Samer Al-Rawashdah
1* 
, Saddam Al Demour
2 
, Ismail J Nassar
3, Mohammad Talal Al-Zubi
4 
, Antonio Carbone
5, Antonio L. Pastore
5, Malik Ayyad
1
1 Department of Special Surgery, Urology Unit, Faculty of Medicine, Mutah University, Al-Karak 61710, Jordan
2 Department of Special Surgery, Division of Urology, Faculty of Medicine, The University of Jordan, Amman 11972, Jordan
3 Department of Radiology, Al-Essra Hospital, Amman, Jordan
4 Department of Urology, School of Medicine, Yarmouk University, Irbid 21110, Jordan
5 Unit of Urology, Department of Medico-Surgical Sciences and Biotechnologies, Faculty of Pharmacy and Medicine, Sapienza University of Rome, Latina, Italy
Abstract
Giant urinary bladder stones (UBSs) are a rare occurrence in urological practice. Reports documenting cases of giant bladder stones presenting with mild lower urinary tract symptoms (LUTS) and microscopic hematuria are limited in the literature. A 43-year-old male visited the urology clinic with mild LUTS persisting for a year.
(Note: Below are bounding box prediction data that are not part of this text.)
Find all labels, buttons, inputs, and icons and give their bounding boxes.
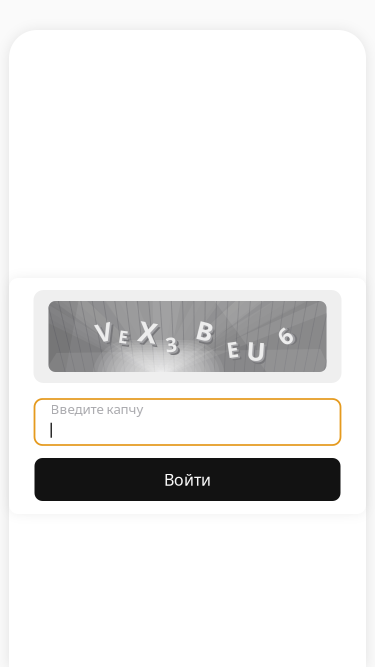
staticText: V — [96, 315, 112, 349]
staticText: X — [140, 314, 159, 352]
staticText: 6 — [278, 321, 292, 351]
button[interactable]: Введите капчу — [34, 399, 340, 445]
staticText: U — [250, 337, 268, 371]
staticText: B — [200, 317, 216, 351]
staticText: Войти — [164, 469, 211, 490]
staticText: U — [246, 334, 266, 368]
staticText: 6 — [282, 324, 294, 354]
staticText: 3 — [168, 334, 180, 361]
staticText: B — [196, 314, 214, 348]
staticText: X — [138, 313, 158, 350]
staticText: 3 — [167, 332, 178, 359]
staticText: E — [122, 328, 132, 351]
staticText: E — [230, 338, 242, 366]
staticText: Введите капчу — [50, 400, 144, 418]
staticText: E — [120, 326, 130, 350]
button[interactable]: Войти — [34, 458, 340, 501]
staticText: 6 — [280, 322, 293, 353]
staticText: V — [98, 318, 114, 352]
staticText: V — [97, 316, 113, 350]
staticText: B — [198, 316, 215, 349]
staticText: U — [248, 336, 267, 369]
staticText: E — [228, 336, 240, 365]
staticText: 3 — [166, 331, 176, 358]
staticText: E — [118, 325, 128, 348]
staticText: X — [142, 316, 160, 353]
staticText: E — [226, 335, 238, 363]
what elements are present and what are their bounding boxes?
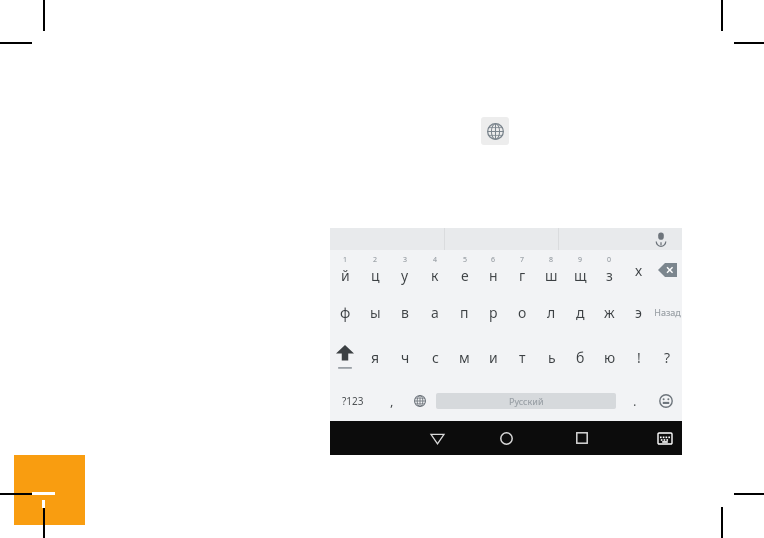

Laboratory investigations, including urinalysis, revealed microscopic hematuria without any other abnormalities. Imaging through ultrasound and non-contrast computed tomography confirmed the presence of a large bladder stone occupying a significant portion of the bladder. The patient underwent suprapubic cystolithotomy, during which a calcium oxalate stone measuring 9×8×5 cm and weighing 150 g was successfully removed. His postoperative course was uneventful. Giant UBS is an uncommon condition, particularly in younger males. Its clinical presentation varies from being asymptomatic to causing severe LUTS, hematuria, and dysuria. While minimally invasive approaches exist, open cystolithotomy remains the preferred treatment for managing giant bladder stones effectively.